◆ Your instructions: The data that follows is to be copied exactly, with each image removed.

◆ Listed records:
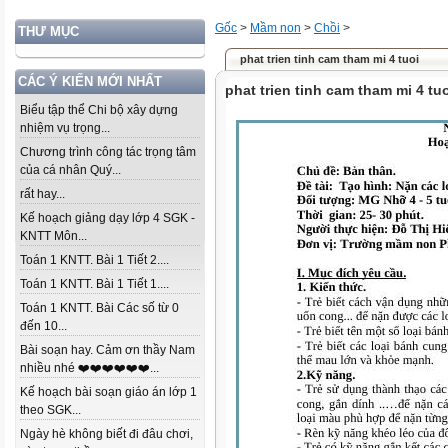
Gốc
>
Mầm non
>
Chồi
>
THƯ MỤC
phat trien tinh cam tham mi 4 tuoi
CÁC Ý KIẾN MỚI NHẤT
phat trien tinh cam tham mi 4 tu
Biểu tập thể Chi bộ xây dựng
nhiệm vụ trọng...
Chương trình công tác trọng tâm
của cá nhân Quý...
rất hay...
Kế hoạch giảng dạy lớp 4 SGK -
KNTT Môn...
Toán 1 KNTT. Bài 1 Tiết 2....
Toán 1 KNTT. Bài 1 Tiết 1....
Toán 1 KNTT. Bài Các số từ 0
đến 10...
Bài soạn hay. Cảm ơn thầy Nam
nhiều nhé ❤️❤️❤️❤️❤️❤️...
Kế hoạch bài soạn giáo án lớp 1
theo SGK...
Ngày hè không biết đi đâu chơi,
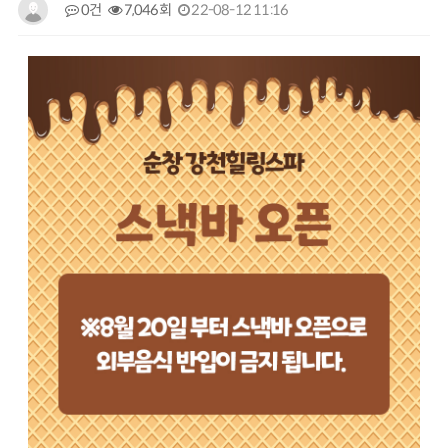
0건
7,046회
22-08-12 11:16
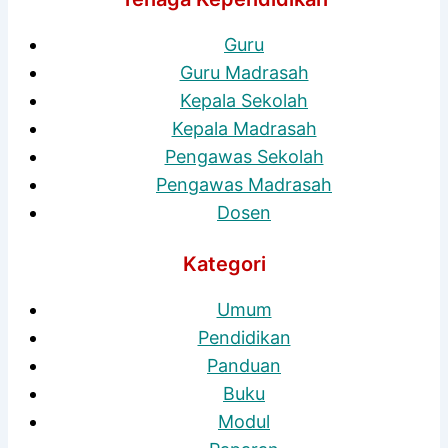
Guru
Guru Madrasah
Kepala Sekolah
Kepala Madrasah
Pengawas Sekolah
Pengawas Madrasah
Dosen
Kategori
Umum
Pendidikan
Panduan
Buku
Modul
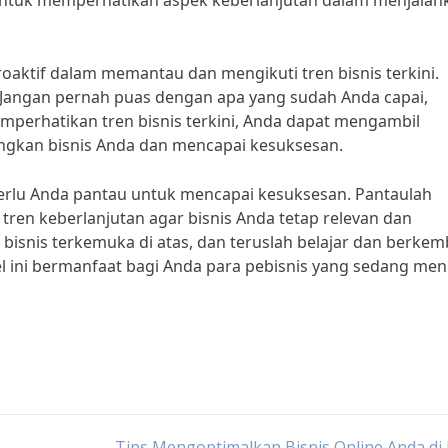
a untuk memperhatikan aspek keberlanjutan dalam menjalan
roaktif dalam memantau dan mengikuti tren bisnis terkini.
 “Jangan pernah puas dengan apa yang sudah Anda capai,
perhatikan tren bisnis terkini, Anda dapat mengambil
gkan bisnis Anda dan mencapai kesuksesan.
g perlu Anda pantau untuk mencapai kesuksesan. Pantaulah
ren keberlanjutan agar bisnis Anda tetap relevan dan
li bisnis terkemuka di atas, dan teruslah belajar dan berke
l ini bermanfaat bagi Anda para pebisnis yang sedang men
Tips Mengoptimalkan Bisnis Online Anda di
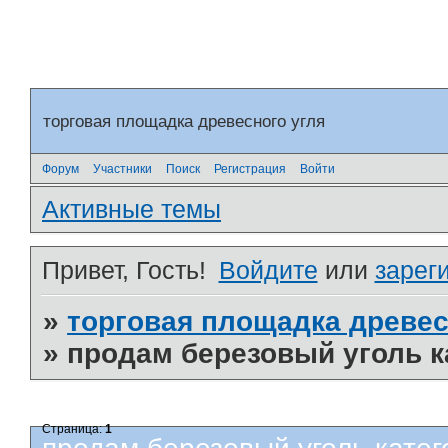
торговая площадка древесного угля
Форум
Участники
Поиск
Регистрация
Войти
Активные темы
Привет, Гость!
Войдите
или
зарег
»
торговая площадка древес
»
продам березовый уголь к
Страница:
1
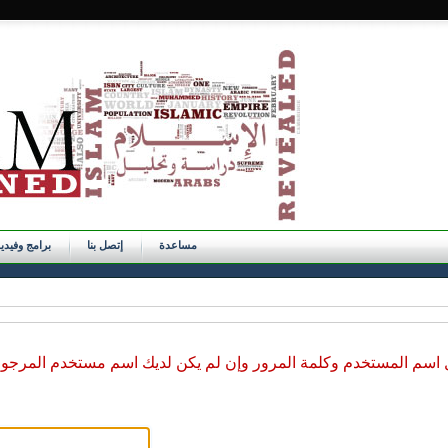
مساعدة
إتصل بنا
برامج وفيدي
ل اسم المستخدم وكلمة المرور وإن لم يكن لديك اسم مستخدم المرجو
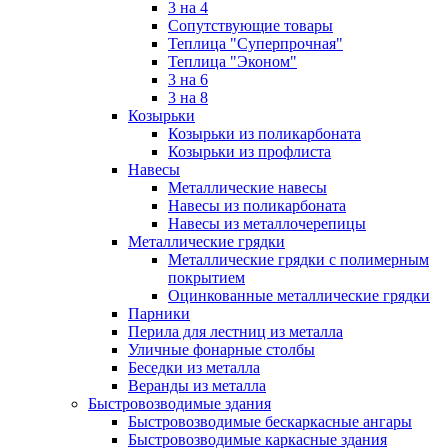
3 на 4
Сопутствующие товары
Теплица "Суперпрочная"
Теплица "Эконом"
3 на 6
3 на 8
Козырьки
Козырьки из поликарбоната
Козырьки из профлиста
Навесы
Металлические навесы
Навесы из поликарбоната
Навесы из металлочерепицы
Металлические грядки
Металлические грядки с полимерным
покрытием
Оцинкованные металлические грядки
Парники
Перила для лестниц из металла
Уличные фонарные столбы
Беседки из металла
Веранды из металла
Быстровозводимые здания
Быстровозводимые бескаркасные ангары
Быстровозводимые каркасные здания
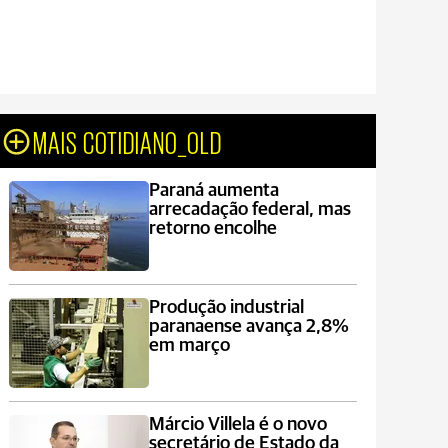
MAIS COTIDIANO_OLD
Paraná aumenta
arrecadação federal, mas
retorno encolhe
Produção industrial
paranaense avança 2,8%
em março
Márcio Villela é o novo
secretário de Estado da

◆ Answer box:
Gốc
>
Mầm non
>
Chồi
>
THƯ MỤC
phat trien tinh cam tham mi 4 tuoi
CÁC Ý KIẾN MỚI NHẤT
phat trien tinh cam tham mi 4 tu
Biểu tập thể Chi bộ xây dựng
nhiệm vụ trọng...
Chương trình công tác trọng tâm
của cá nhân Quý...
rất hay...
Kế hoạch giảng dạy lớp 4 SGK -
KNTT Môn...
Toán 1 KNTT. Bài 1 Tiết 2....
Toán 1 KNTT. Bài 1 Tiết 1....
Toán 1 KNTT. Bài Các số từ 0
đến 10...
Bài soạn hay. Cảm ơn thầy Nam
nhiều nhé ❤️❤️❤️❤️❤️❤️...
Kế hoạch bài soạn giáo án lớp 1
theo SGK...
Ngày hè không biết đi đâu chơi,
0건
7,046회
22-08-12 11:16
Guru
Guru Madrasah
Kepala Sekolah
Kepala Madrasah
Pengawas Sekolah
Pengawas Madrasah
Dosen
Kategori
Umum
Pendidikan
Panduan
Buku
Modul
a untuk memperhatikan aspek keberlanjutan dalam menjalan
roaktif dalam memantau dan mengikuti tren bisnis terkini.
 “Jangan pernah puas dengan apa yang sudah Anda capai,
perhatikan tren bisnis terkini, Anda dapat mengambil
gkan bisnis Anda dan mencapai kesuksesan.
g perlu Anda pantau untuk mencapai kesuksesan. Pantaulah
ren keberlanjutan agar bisnis Anda tetap relevan dan
li bisnis terkemuka di atas, dan teruslah belajar dan berke
l ini bermanfaat bagi Anda para pebisnis yang sedang men
Tips Mengoptimalkan Bisnis Online Anda di
торговая площадка древесного угля
Форум
Участники
Поиск
Регистрация
Войти
Активные темы
Привет, Гость!
Войдите
или
зарег
»
торговая площадка древес
»
продам березовый уголь к
Страница:
1
مساعدة
إتصل بنا
برامج وفيدي
ل اسم المستخدم وكلمة المرور وإن لم يكن لديك اسم مستخدم المرجو
3 на 4
Сопутствующие товары
Теплица "Суперпрочная"
Теплица "Эконом"
3 на 6
3 на 8
Козырьки
Козырьки из поликарбоната
Козырьки из профлиста
Навесы
Металлические навесы
Навесы из поликарбоната
Навесы из металлочерепицы
Металлические грядки
Металлические грядки с полимерным
покрытием
Оцинкованные металлические грядки
Парники
Перила для лестниц из металла
Уличные фонарные столбы
Беседки из металла
Веранды из металла
Быстровозводимые здания
Быстровозводимые бескаркасные ангары
Быстровозводимые каркасные здания
MAIS COTIDIANO_OLD
Paraná aumenta
arrecadação federal, mas
retorno encolhe
Produção industrial
paranaense avança 2,8%
em março
Márcio Villela é o novo
secretário de Estado da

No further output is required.